Hearts harvested from pigs may soon help solve chronic shortages of these donor organs
The goal of harvesting hearts from pigs to solve the chronic shortage of these donor organs appears to be in reach, according to a new scientific review by researchers at Massachusetts General Hospital (MGH). This analysis, published in the journal Circulation, describes how recent breakthroughs in genetic engineering and drug development led to the recent successful transplantation of pig hearts into baboons by a team in Germany. This pioneering cardiac xenotransplantation—implanting a heart from one species into another—could help prolong and save countless human lives.
A heart transplant is often the only hope of survival for patients with severe heart failure and certain other cardiac conditions that don't respond to other treatments. In 2019, surgeons in the United States performed 3,552 heart transplants, according to the United Network for Organ Sharing. A patient in need of a new heart typically waits more than six months for a donor organ to become available, and often much longer. For many, the wait is too long.
Lead author Richard N. Pierson III, MD, an investigator in MGH's Division of Cardiac Surgery, and his coauthors discuss the scientific breakthroughs that have overcome obstacles to cardiac xenotransplantation.
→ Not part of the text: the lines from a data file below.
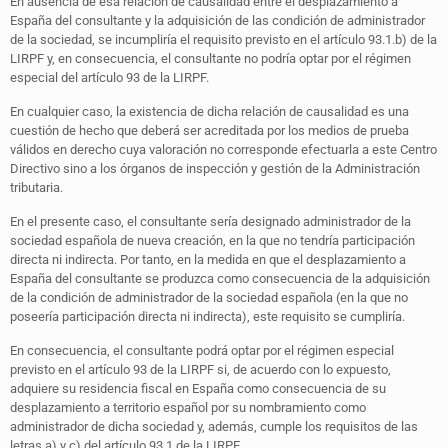
En ausencia de esa relación de causalidad entre el desplazamiento a
España del consultante y la adquisición de las condición de administrador
de la sociedad, se incumpliría el requisito previsto en el artículo 93.1.b) de la
LIRPF y, en consecuencia, el consultante no podría optar por el régimen
especial del artículo 93 de la LIRPF.
En cualquier caso, la existencia de dicha relación de causalidad es una
cuestión de hecho que deberá ser acreditada por los medios de prueba
válidos en derecho cuya valoración no corresponde efectuarla a este Centro
Directivo sino a los órganos de inspección y gestión de la Administración
tributaria.
En el presente caso, el consultante sería designado administrador de la
sociedad española de nueva creación, en la que no tendría participación
directa ni indirecta. Por tanto, en la medida en que el desplazamiento a
España del consultante se produzca como consecuencia de la adquisición
de la condición de administrador de la sociedad española (en la que no
poseería participación directa ni indirecta), este requisito se cumpliría.
En consecuencia, el consultante podrá optar por el régimen especial
previsto en el artículo 93 de la LIRPF si, de acuerdo con lo expuesto,
adquiere su residencia fiscal en España como consecuencia de su
desplazamiento a territorio español por su nombramiento como
administrador de dicha sociedad y, además, cumple los requisitos de las
letras a) y c) del artículo 93.1 de la LIRPF.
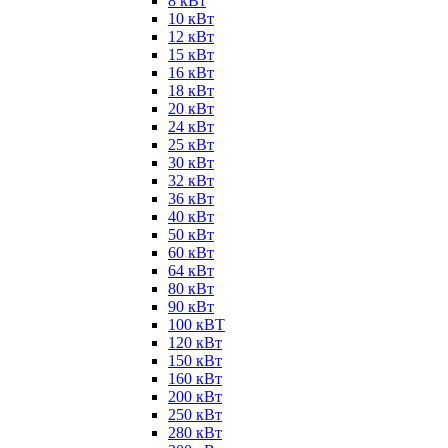
8 кВт
10 кВт
12 кВт
15 кВт
16 кВт
18 кВт
20 кВт
24 кВт
25 кВт
30 кВт
32 кВт
36 кВт
40 кВт
50 кВт
60 кВт
64 кВт
80 кВт
90 кВт
100 кВТ
120 кВт
150 кВт
160 кВт
200 кВт
250 кВт
280 кВт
For example, the immune systems of baboons and other primates (including, presumably, humans) recognize pig hearts as "foreign" and attack them, leading to organ rejection. In response, scientists have used genetic engineering techniques to produce pigs whose organs lack certain carbohydrates that are the principal targets of the immune system.
Genetic engineering has also helped solve another problem with cardiac xenotransplantation. Early experiments found that incompatibility between proteins in human blood and proteins on the lining of pig blood vessels could cause blood clots. Pierson and his colleagues have contributed to efforts to develop and test pigs that are engineered to carry genes responsible for producing a human version of a protein called thrombomodulin, which keeps clotting under control.
Innovation in drug development has also made cardiac xenotransplantation possible. Transplant recipients must take drugs that suppress the immune system to prevent organ rejection. "But those drugs don't work when you put a pig organ into a baboon," says Pierson, suggesting that conventional immune suppression wouldn't work in humans, either. To solve this problem, Pierson collaborated with other researchers to develop monoclonal antibodies that block "costimulatory" molecules known as CD40 and CD154. These monoclonal antibodies prevent human or baboon immune cells from attacking pig organs much more effectively than conventional immunosuppressants.
Finally, the Circulation review addresses the question of whether transplanting animal organs into humans could transmit infectious diseases, a concern heightened by the current coronavirus pandemic. "That looks quite unlikely," says Pierson. "The culmination of a lot of research and hard work by our group and others over the last 35 years is that it now looks as though pig-to-human heart transplantation is feasible." He predicts that the first humans could receive transplanted pig hearts as soon as the end of 2021.